Robyn dug his fingernails into his palms. “In case you hadn't noticed,
I'm
kind enough to help you, as well. Why won't you let me, Lily? It is really so difficult?”

“Yes.” One word. No hesitation.

He forgot about the tittering chits at the doorway and stepped toward Lily. “Why?”

“You frighten me, Robyn.”

Frightened her?
An odd sense of dread clawed at his throat. “No.”

“Yes,” she whispered, so low he had to lean toward her to hear it. “Because you break your promises, and then you flash that irresistible grin and it's impossible not to forgive you. And once you're forgiven, you break your promises again.”

Robyn searched her eyes for some hint she didn't mean it, but it was like looking into opaque blue glass.

“Perhaps you do wish to help me,” Lily said. “Tonight. But what about tomorrow? You will have found something else to amuse you by then, and where will that leave me?”

Where, indeed?

It was all true, of course, and it wasn't the first time he'd heard it, but for some reason this time the words did more than scratch the surface. This time they pierced through layers of muscle and bone.

There wasn't much he could say, really. “I see.”

Lily hesitated for a second, as if she wished to say something more, but she thought better of it and remained silent.

That was it, then. There was no reason to linger. He jerked his chin in the direction of the ballroom. “Archie awaits.”

He turned away before she could say anything else. He wasn't sure why he'd come here in the first place. Lily made it more than clear that morning she didn't want him, and he wished to be free of her in any case. Well, now he was free, and just as well, as there were far more titillating diversions to be had tonight than the Chatsworths' ball.

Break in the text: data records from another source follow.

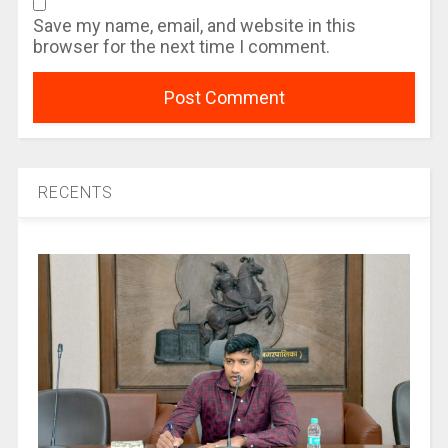
Save my name, email, and website in this
browser for the next time I comment.
RECENTS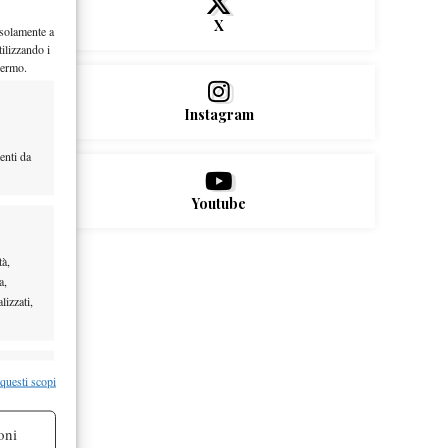
X
 solamente a
ilizzando i
hermo.
Instagram
enti da
Youtube
tà,
a,
lizzati,
re attivo
 questi scopi
oni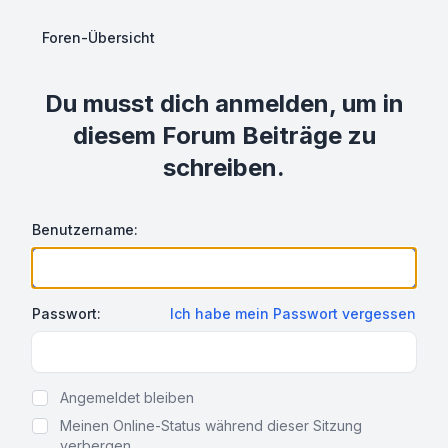
Foren-Übersicht
Du musst dich anmelden, um in
diesem Forum Beiträge zu
schreiben.
Benutzername:
Passwort:
Ich habe mein Passwort vergessen
Show Password
Angemeldet bleiben
Meinen Online-Status während dieser Sitzung
verbergen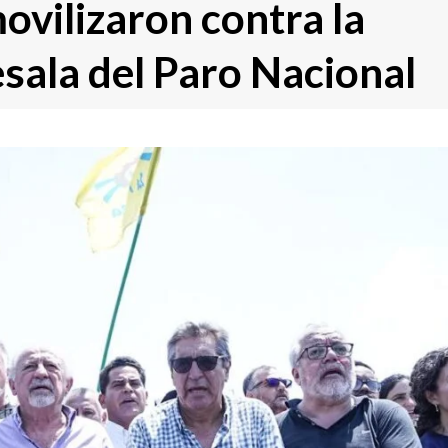
ovilizaron contra la
esala del Paro Nacional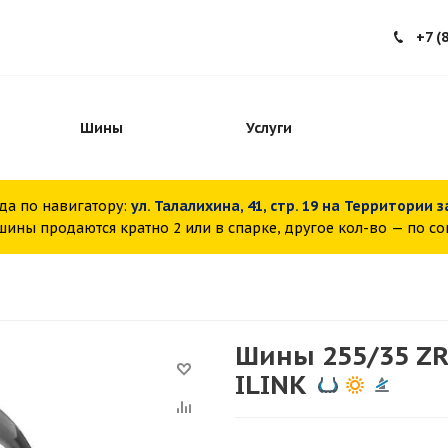
+7 (
Шины
Услуги
да по навигатору:
ул. Талалихина, 41, стр. 19 на Территории 
ины продаются кратно 2 или в спарке, другое кол-во — по с
Шины 255/35 ZR
ILINK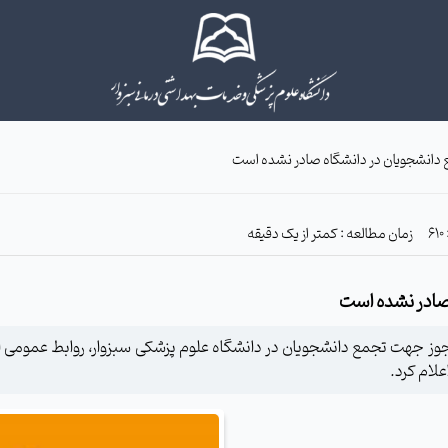
 دانشجویان در دانشگاه صادر نشده است
زمان مطالعه : کمتر از یک دقیقه
 صادر نشده است
جوز جهت تجمع دانشجویان در دانشگاه علوم پزشکی سبزوار، روابط عمومی 
لام کرد.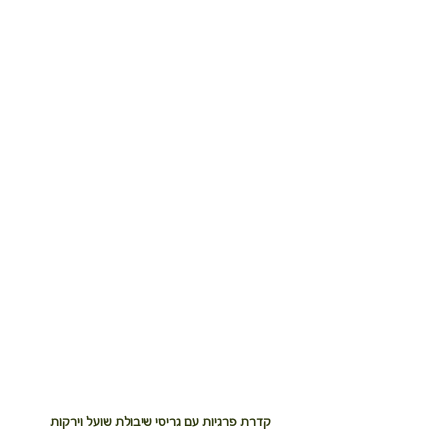
קדרת פרגיות עם גריסי שיבולת שועל וירקות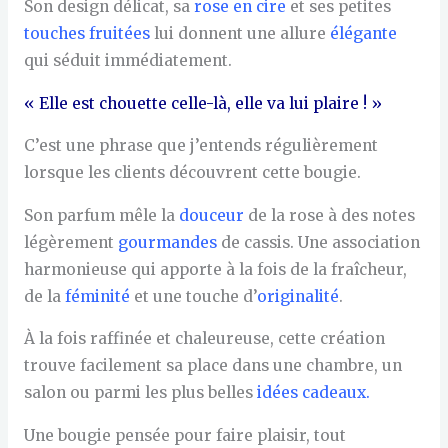
Son design délicat, sa
rose en cire
et ses petites
touches fruitées
lui donnent une allure
élégante
qui séduit immédiatement.
« Elle est chouette celle-là, elle va lui plaire ! »
C’est une phrase que j’entends régulièrement
lorsque les clients découvrent cette bougie.
Son parfum mêle la
douceur
de la rose à des notes
légèrement
gourmandes
de cassis. Une association
harmonieuse qui apporte à la fois de la fraîcheur,
de la
féminité
et une touche d’
originalité
.
À la fois raffinée et chaleureuse, cette création
trouve facilement sa place dans une chambre, un
salon ou parmi les plus belles
idées cadeaux.
Une bougie pensée pour faire plaisir, tout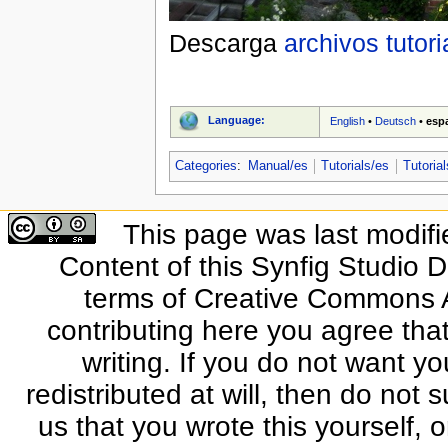
Descarga
archivos tutori
Language:
English
•
Deutsch
•
esp
Categories
:
Manual/es
Tutorials/es
Tutoria
This page was last modifi
Content of this Synfig Studio 
terms of Creative Commons At
contributing here you agree that
writing. If you do not want yo
redistributed at will, then do not s
us that you wrote this yourself, o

Robyn rubbed a hand across his chest. Ridiculous that the hollow feeling should return now, when Lily had handed him just what he wanted.

He'd go off and find Pelkey. Surely some barmaid in London needed a cravat wrapped around her thigh.

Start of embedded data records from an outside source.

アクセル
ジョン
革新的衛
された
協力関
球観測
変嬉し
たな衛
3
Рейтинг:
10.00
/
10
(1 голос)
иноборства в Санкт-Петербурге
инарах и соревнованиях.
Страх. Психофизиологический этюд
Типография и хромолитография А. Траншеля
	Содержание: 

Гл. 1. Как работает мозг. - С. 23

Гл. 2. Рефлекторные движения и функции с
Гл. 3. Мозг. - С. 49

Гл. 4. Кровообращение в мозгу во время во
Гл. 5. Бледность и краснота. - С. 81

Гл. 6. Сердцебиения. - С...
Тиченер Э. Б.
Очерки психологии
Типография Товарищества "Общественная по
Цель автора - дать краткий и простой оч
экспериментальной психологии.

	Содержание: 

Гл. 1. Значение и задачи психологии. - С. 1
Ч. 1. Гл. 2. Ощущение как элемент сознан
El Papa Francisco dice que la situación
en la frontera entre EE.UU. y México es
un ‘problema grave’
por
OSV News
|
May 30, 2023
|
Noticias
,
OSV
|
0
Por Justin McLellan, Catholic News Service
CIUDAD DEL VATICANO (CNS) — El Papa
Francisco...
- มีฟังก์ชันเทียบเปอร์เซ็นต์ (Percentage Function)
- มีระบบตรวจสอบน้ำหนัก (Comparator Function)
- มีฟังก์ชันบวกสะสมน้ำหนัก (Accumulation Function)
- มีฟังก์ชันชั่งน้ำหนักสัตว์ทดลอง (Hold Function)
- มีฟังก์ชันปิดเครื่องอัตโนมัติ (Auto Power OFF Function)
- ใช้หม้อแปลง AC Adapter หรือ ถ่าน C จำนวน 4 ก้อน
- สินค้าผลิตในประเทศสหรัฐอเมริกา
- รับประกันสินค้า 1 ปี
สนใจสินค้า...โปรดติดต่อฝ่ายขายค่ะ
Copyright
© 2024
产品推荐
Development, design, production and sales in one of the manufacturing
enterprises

Afterward, he couldn't have said what made him turn toward her again. Perhaps he hoped she'd call him back, or maybe he wanted one last glimpse of her in her bronze gown as she walked away from him.

Maybe he heard her gasp.

But turn he did. Lily stood at the entrance to the ballroom, frozen. Her back was to him, but he knew at once something was horribly wrong. She lifted one hand to her face, and he saw it was shaking.

He'd taken a hasty step back toward her before he noticed the other woman, also frozen, standing at the entrance to the ballroom, her gaze locked on Lily's face.

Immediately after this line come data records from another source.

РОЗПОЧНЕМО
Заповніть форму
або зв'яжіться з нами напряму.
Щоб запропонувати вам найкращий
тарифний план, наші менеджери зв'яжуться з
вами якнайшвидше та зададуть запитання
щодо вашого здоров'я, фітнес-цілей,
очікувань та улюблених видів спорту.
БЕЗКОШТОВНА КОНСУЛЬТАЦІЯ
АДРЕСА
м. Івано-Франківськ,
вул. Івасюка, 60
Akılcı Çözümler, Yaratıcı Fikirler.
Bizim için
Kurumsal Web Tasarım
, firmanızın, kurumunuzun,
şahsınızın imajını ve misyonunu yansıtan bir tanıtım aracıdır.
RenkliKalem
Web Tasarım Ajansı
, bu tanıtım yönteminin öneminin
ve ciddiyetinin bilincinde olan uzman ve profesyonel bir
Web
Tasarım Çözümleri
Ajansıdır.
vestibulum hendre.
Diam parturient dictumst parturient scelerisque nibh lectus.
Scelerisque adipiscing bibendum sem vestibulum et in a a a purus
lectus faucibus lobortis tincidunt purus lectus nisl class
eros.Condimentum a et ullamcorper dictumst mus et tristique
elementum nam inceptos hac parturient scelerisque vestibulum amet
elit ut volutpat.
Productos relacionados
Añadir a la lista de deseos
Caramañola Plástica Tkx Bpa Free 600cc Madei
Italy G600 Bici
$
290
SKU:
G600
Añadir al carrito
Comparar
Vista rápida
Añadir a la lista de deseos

The woman was elderly, her body a victim of the ravages of time, but despite her shrunken frame and deeply lined face, she had a certain grand style still. Her plentiful white
hair was piled on top of her head and her blue eyes glittered with a determined intelligence. She was frail with age, but even so she carried her wasted frame with a regal haughtiness. A female companion held her by one arm, and in the other she carried a black, silver-tipped walking stick.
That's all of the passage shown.